▶ [EXERCISE DETAILS] Reproduce the lines below from the one that contains "<instances>...</instances> (empty list" through the end, inclusive, and add nothing.

Stored entries
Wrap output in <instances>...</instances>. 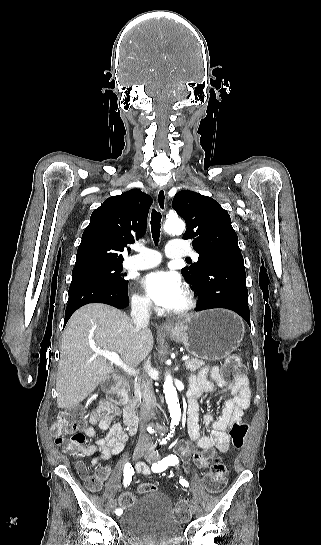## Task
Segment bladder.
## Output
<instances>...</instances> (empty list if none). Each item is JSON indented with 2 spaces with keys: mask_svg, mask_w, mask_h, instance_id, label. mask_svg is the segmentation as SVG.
Masks as SVG:
<instances>
[{
  "mask_svg": "<svg viewBox=\"0 0 321 545\" xmlns=\"http://www.w3.org/2000/svg\"><path fill=\"white\" fill-rule=\"evenodd\" d=\"M121 535L128 545H178L183 527L173 514L169 497L161 491L140 495L118 516Z\"/></svg>",
  "mask_w": 321,
  "mask_h": 545,
  "instance_id": "bladder-1",
  "label": "bladder"
}]
</instances>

▶ [OUTPUT OF THE EXERCISE]
<instances>...</instances> (empty list if none). Each item is JSON indented with 2 spaces with keys: mask_svg, mask_w, mask_h, instance_id, label. mask_svg is the segmentation as SVG.
Masks as SVG:
<instances>
[{
  "mask_svg": "<svg viewBox=\"0 0 321 545\" xmlns=\"http://www.w3.org/2000/svg\"><path fill=\"white\" fill-rule=\"evenodd\" d=\"M121 535L128 545H178L183 527L173 514L169 497L161 491L140 495L118 516Z\"/></svg>",
  "mask_w": 321,
  "mask_h": 545,
  "instance_id": "bladder-1",
  "label": "bladder"
}]
</instances>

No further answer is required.